We Need a Few Good Men

By Dr. Frances Colon, Deputy Science and Technology Advisor to the Secretary of State at the U.S. Department of State

Dr. Frances Colon speaking with the girls at the WiSci STEAM Camp

I arrived at Gashora Girls Academy of Science and Technology in Rwanda expecting to feel energized, the way that only the energy in a room full of brilliant, determined women can make you feel. The way that a phone call from your "hermana" gives you the nerve to negotiate that raise you deserve, or the way that my network of women scientist peers encourages me to one day run for office.

I came to tell my "science diplomat" story to 120 high school and college girls from across the United States and eight countries in Africa who are attending #WiSci2015 -- a science, technology, engineering, art and design and math (STEAM) camp for girls. The theory behind public-private partnerships like WiSci is that if we give girls technical skills, teach them how to network, inspire in them a global outlook and match them with mentors, they can be high academic achievers, launch their own businesses or successfully compete for jobs in the rapidly evolving global technology industry. In the next decade, 80 percent of jobs will require technical skills, yet currently, women in the United States only make up 28 percent of all science and engineering occupations. The Association of African Women in Science and Engineering estimates that in Africa, it's close to 20 percent.

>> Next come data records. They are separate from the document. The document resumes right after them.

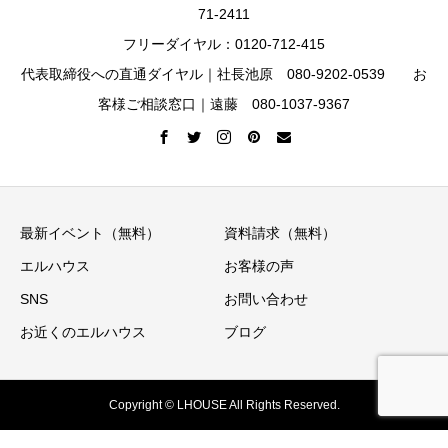
71-2411
フリーダイヤル：0120-712-415
代表取締役への直通ダイヤル｜社長池原 080-9202-0539 お
客様ご相談窓口｜遠藤 080-1037-9367
最新イベント（無料）
資料請求（無料）
エルハウス
お客様の声
SNS
お問い合わせ
お近くのエルハウス
ブログ
Copyright © LHOUSE All Rights Reserved.
イベント情報
ニュースレター
資料請求
お電話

Today, Rwanda is a different country than the one that news outlets put on our radars in the 1990s. It has come a long way, setting its sights on becoming a high technology hub for East Africa and making the right investments that have it well on its way to achieve that goal. In Rwanda, technology incubators are popping up in neighborhoods across Kigali, mobile phone penetration is around 75 percent, and 4G was launched in November of last year. The girls at the WiSci camp are part of this African technology revolution, and they were fierce, just as I expected. One day into the program, they took to Twitter to denounce the spotty wifi at the camp -- #WiScinoWiFi -- and new antennas went up the next day. I was feeling jazzed.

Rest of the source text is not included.